[Extracted page text data]
Start of Block
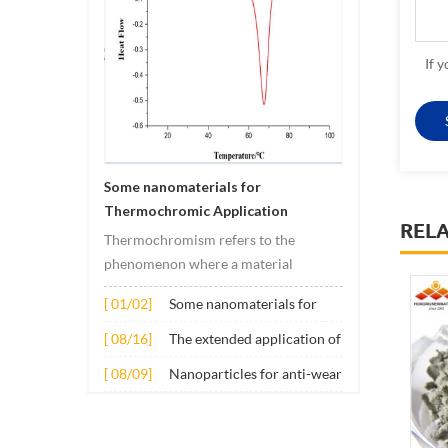
If 
Some nanomaterials for
Thermochromic Application
REL
Thermochromism refers to the
phenomenon where a material
undergoes color changes under
[ 01/02]
Some nanomaterials for
temperature changes. This change is
Thermochromic
usually caused by changes in the
[ 08/16]
The extended application of
Application
electronic or molecular structure of
several nano materials in
[ 08/09]
Nanoparticles for anti-wear
the material. Its application principle
concrete
lubricant additives
mainly involves t...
End of Block
» **Task goal**: Print exactly the lines that run from the line containing "The extended application of" to the end of the data, both ends included.

» **Reply**:
The extended application of
Application
electronic or molecular structure of
several nano materials in
[ 08/09]
Nanoparticles for anti-wear
the material. Its application principle
concrete
lubricant additives
mainly involves t...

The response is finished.